HTFC Forums

H.T.F.C.

How To Fix Computers





Go Back   HTFC Forums > Hardware Newsgroups > Storage > SCSI

FAQ Members List Calendar Search Today's Posts Mark Forums Read
  #1  
Old 04-19-2007, 01:42 AM
mrceolla@gmail.com
Guest
 
Posts: n/a
Default Please Help...RAID5 degraded again, I ******* up drive replacement the first time.

Hello,

I am a newbie to RAID recovery. I did a lot of research before my
first attempt, but it failed so I am hoping for some further advice.
I know this is long, but please bear with me.

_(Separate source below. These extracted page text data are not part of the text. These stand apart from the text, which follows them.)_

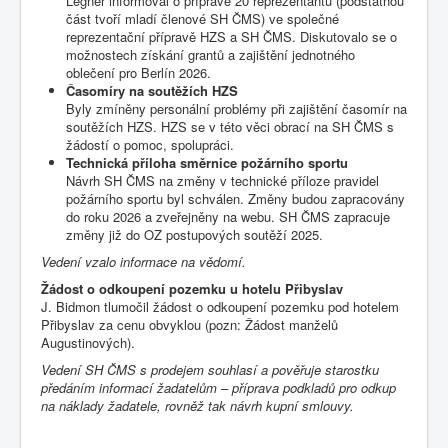
Legner informoval o přípravě 20 reprezentantů (podstatnou
část tvoří mladí členové SH ČMS) ve společné
reprezentační přípravě HZS a SH ČMS. Diskutovalo se o
možnostech získání grantů a zajištění jednotného
oblečení pro Berlín 2026.
Časomíry na soutěžích HZS
Byly zmíněny personální problémy při zajištění časomír na
soutěžích HZS. HZS se v této věci obrací na SH ČMS s
žádostí o pomoc, spolupráci.
Technická příloha směrnice požárního sportu
Návrh SH ČMS na změny v technické příloze pravidel
požárního sportu byl schválen. Změny budou zapracovány
do roku 2026 a zveřejněny na webu. SH ČMS zapracuje
změny již do OZ postupových soutěží 2025.
Vedení vzalo informace na vědomí.
Žádost o odkoupení pozemku u hotelu Přibyslav
J. Bidmon tlumočil žádost o odkoupení pozemku pod hotelem
Přibyslav za cenu obvyklou (pozn: Žádost manželů
Augustinových).
Vedení SH ČMS s prodejem souhlasí a pověřuje starostku
předáním informací žadatelům – příprava podkladů pro odkup
na náklady žadatele, rovněž tak návrh kupní smlouvy.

I have a 3 drive RAID 5 with Fujitsu MAN3367MP drives as my server's
system drive. When it became degraded the first time, I booted into
the Adaptec 2110S RAID controller's bios and rebuilt the array no
problem. The status returned to optimal for maybe a week.

Then I decided to try to replace the failing drive with another
identical drive that I had lying around which use to be with the other
3 drives in a RAID 0 in a previous machine.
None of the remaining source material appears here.